Rachel Alonzo, a parent in Jacksonville, Fla., notes that while her two sons already had “pretty healthy relationships” with screens, she approves of the strict school phone bans enacted in their county three years ago — despite having had to collect phones at the school office on the three occasions her boys got caught using them in class. “They enforce it. They mean business,” she said of her sons’ schools, adding, “but rules are rules, you know. They exist for a reason. I’m in full support of that.”

Alonzo and others like her who support the bans are in luck, because at this point, it looks like they are here to stay. The 2026 Brookings study found that more than 90% of adults and nearly 80% of teens now support restrictions, and other recent surveys from both Pew and Rand show large year-over-year increases in public support for school phone bans.
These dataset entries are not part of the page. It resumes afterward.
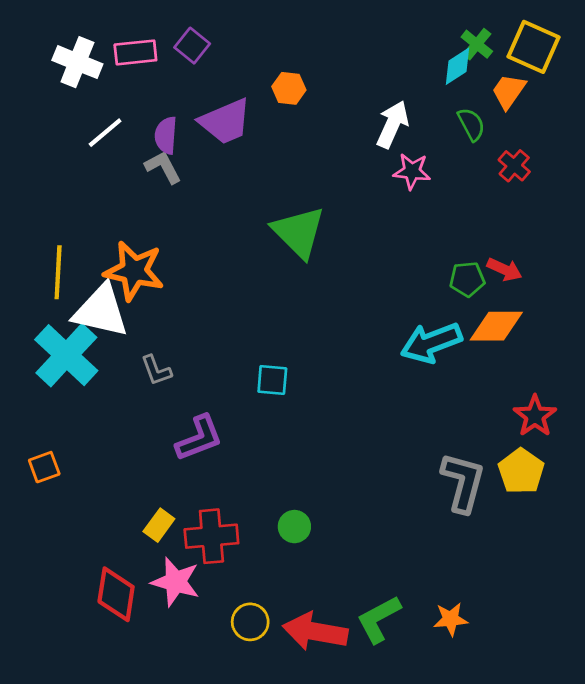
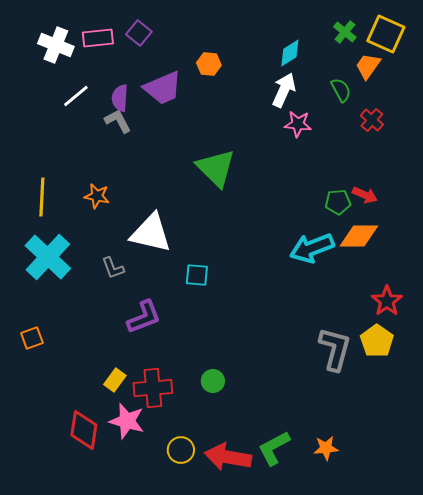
cyan diamond: (458, 66) -> (290, 53), moved
orange star: (134, 271) -> (97, 196), size x0.6
white triangle: (101, 311) -> (151, 233), moved

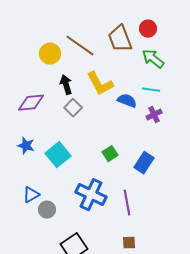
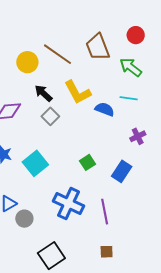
red circle: (148, 29) -> (136, 35), moved
black arrow: (66, 85) -> (43, 93), turned -30
purple cross: (154, 115) -> (138, 136), moved

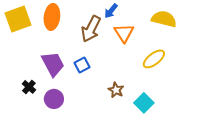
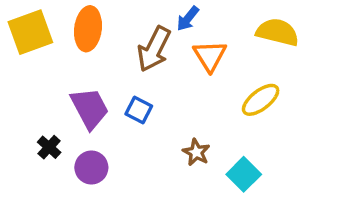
blue square: (82, 65) -> (139, 110), turned -35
More important, the bans are actually making an impact, with schools themselves reporting improved student well-being, higher attendance rates, and fewer fights. Perhaps most interesting, many schools with phone bans are now reporting huge surges in librarybook checkouts — because apparently, in the absence of screens, kids can still find paper stimulating. 

Unfortunately, even while the evidence of behavioral benefits piles up, there has been no accompanying bump in academic achievement. American scores remain dismal relative to other developed nations. Indeed, in the largest study to date, hot off the presses from the National Bureau of Economic Research, a survey of 40,000 schools shows big increases in overall student well-being by year two of phone bans but also indicates “close to zero” impact on test scores. 
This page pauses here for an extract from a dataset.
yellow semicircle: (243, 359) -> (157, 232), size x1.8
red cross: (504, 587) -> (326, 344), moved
Wielding this data, the usual suspects will argue that phone bans are but a pointless moral panic. But standardized testing is a crude measurement tool, even when done well, and there is a much more obvious reason that culture and morale have improved even as academic achievement hasn’t: there are still too many screens. 

The NBER study confirms what many parents and teachers already know: phones in schools are only half the problem — and the lesser half at that. When phones are banned, students’ gazes merely shift to “digital distractions that are not blocked, such as accessing video or social-media sites on laptops.” In other words, the core obstacle to learning isn’t whether a device is a phone or an iPad or a Chromebook, or even who owns the device — it’s the screens and internet themselves, which remain deeply entrenched. 

By evicting “private” screens from schools, the phone bans have succeeded in restoring the healthy, human-centric atmosphere of cafeterias, hallways and playgrounds. But back in the classrooms, state-issued screens wrapped in a false cloak of educational legitimacy remain atop every desk, in the form of Chromebooks and iPads running (unproven, ineffective) ed-tech platforms, such as the widely loathed i-Ready.  

So yes, the school phone bans are popular — and they’re working — but they’re not a magic cure. If screens are a cancer on American education, you might say phone bans were the first round of chemo that halted the tumor’s growth. But for any true rebound in achievement, we’ll need radical resection surgery on the Chromebooks and iPads, followed by a blast of radiation targeting endless online standardized tests. Then, and only then, can we expect to see the malignancy of imploding youth cognition put into long-term remission.




John Allen Wooden is an Emmy-winning producer living in Los Angeles, and the author of the Substack Epostasy.